Ukraine has paid too high a price for the democratic reforms ushered in by the 2004 Orange Revolution, according to the pro-Russian front-runner in the country's presidential race, who pledges to bring back the "rule of law" if elected next month.
Viktor Yanukovych, whose Kremlin-backed election victory in 2004 was overturned by the Supreme Court amid allegations of fraud, says the pro-Western revolution that brought his rivals to power has led to political chaos, corruption and a dismal economy.
"So what did this Orange Revolution give us?," Yanukovych asked in an interview Monday with The Associated Press. "Freedom of speech? That's very good. But what price did the Ukrainian people pay for this? For the development of this democratic principle in our country, the price was too great."
Democracy is "above all the rule of law," which the Orange Revolution has failed to bring, he said.
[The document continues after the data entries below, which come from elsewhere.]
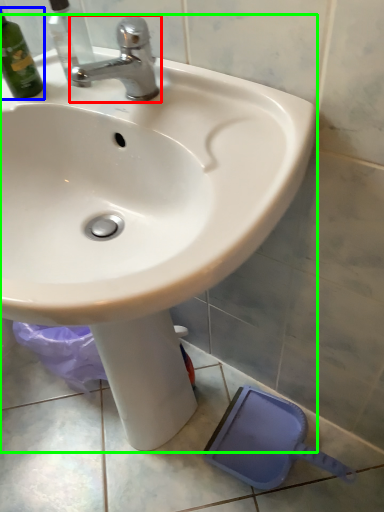 Question: Considering the real-world distances, which object is closest to tap (highlighted by a red box)? bottle (highlighted by a blue box) or sink (highlighted by a green box).

Choices:
 (A) bottle
 (B) sink

Answer: (A) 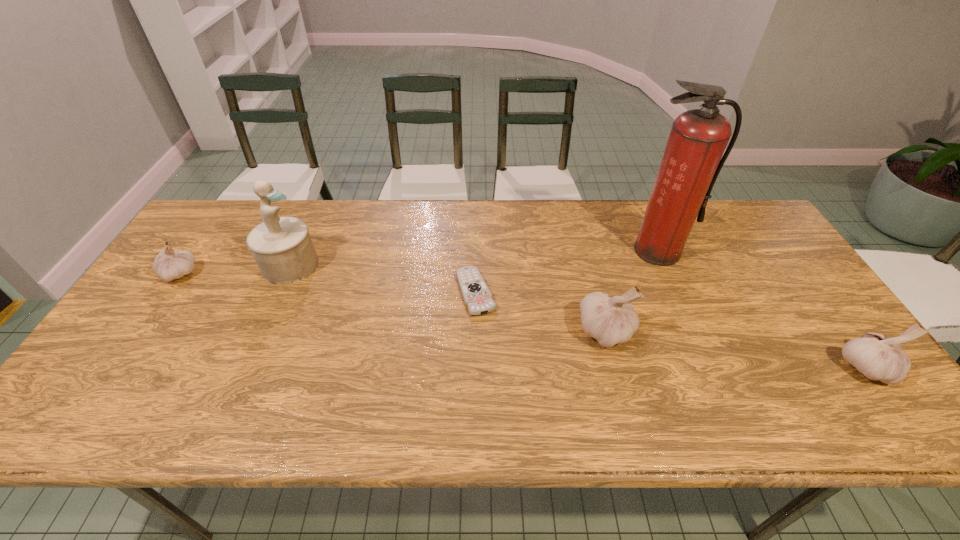 At what (x,y) coordinates should I click in order to perform the action: click on object situated at the right edge. Please return your answer as a coordinate pair (x, y). The height and width of the screenshot is (540, 960). Looking at the image, I should click on (877, 357).

You are a GUI agent. You are given a task and a screenshot of the screen. Output one action in this format:
    pyautogui.click(x=<x>, y=<y>)
    Task: Click on the object located in the near right corner section of the desktop
    Image resolution: width=960 pixels, height=540 pixels.
    Given the screenshot: What is the action you would take?
    pyautogui.click(x=877, y=357)

You are a GUI agent. You are given a task and a screenshot of the screen. Output one action in this format:
    pyautogui.click(x=<x>, y=<y>)
    Task: Click on the vacant space at the far edge of the desktop
    
    Given the screenshot: What is the action you would take?
    pyautogui.click(x=240, y=243)

The width and height of the screenshot is (960, 540). What are the coordinates of `vacant space at the near edge of the desktop` in the screenshot? It's located at (531, 384).

Where is `vacant region at the left edge of the desktop`? The width and height of the screenshot is (960, 540). vacant region at the left edge of the desktop is located at coordinates (143, 321).

Find the location of a particular element. The width and height of the screenshot is (960, 540). vacant area at the right edge of the desktop is located at coordinates (769, 307).

Image resolution: width=960 pixels, height=540 pixels. In the image, there is a desktop. Find the location of `vacant area at the far left corner`. vacant area at the far left corner is located at coordinates (230, 227).

Image resolution: width=960 pixels, height=540 pixels. I want to click on free location at the near right corner of the desktop, so click(x=799, y=370).

I want to click on empty location between the rightmost garlic and the second garlic from left to right, so click(735, 350).

Identify the location of vacant area between the figurine and the second object from right to left. (474, 258).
Since taking power in 2005 on a wave of hope and excitement, the revolution's leaders have disappointed many Ukrainians, fostering nostalgia among some for the stable, if autocratic, rule of an earlier era.
The Orange Revolution took Ukraine out of Russia's orbit, as the pro-Western leadership sought membership in the European Union and NATO. It also deepened animosity between the pro-Russian east and the west of the country, where Ukrainian nationalism is strong.
Yanukovych said his first priority as president would be to revive the use of the Russian language in schools and in the workplace, a move that would reverse the "forced Ukrainization" of the millions of Russian-speaking Ukrainians who support him.
"This is the main question that we have to solve right now, the one that is very seriously worrying the people," he said.
This change would comply with the one wish Russian President Dmitry Medvedev made last week for the Ukrainian elections.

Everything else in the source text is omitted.